■ **Task goal**:
From the entries below, work out the number of lines that hold the word "Дніпра", and give that number alone.

Stored items from a collection:
^^^^^^^^^^^^^^^^

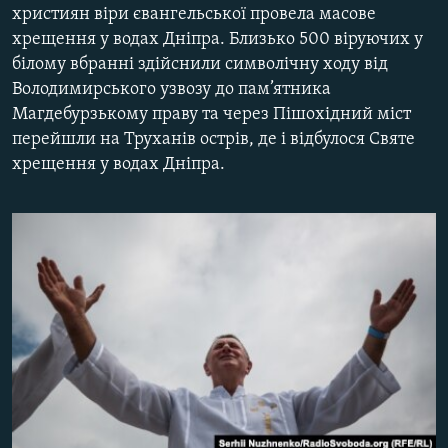
християн віри євангельської провела масове
КИТАЙ.ВИКЛИКИ
хрещення у водах Дніпра. Близько 500 віруючих у
МУЛЬТИМЕДІА
білому вбранні здійснили символічну ходу від
Володимирського узвозу до пам’ятника
ФОТО
Магдебурзькому праву та через Пішохідний міст
СПЕЦПРОЄКТИ
перейшли на Труханів острів, де і відбулося Святе
ПОДКАСТИ
хрещення у водах Дніпра.
КРИМ РЕАЛІЇ
РУС
УКР
КТАТ
ДОЛУЧАЙСЯ!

^^^^^^^^^^^^^^^^

■ **Expected answer**:
2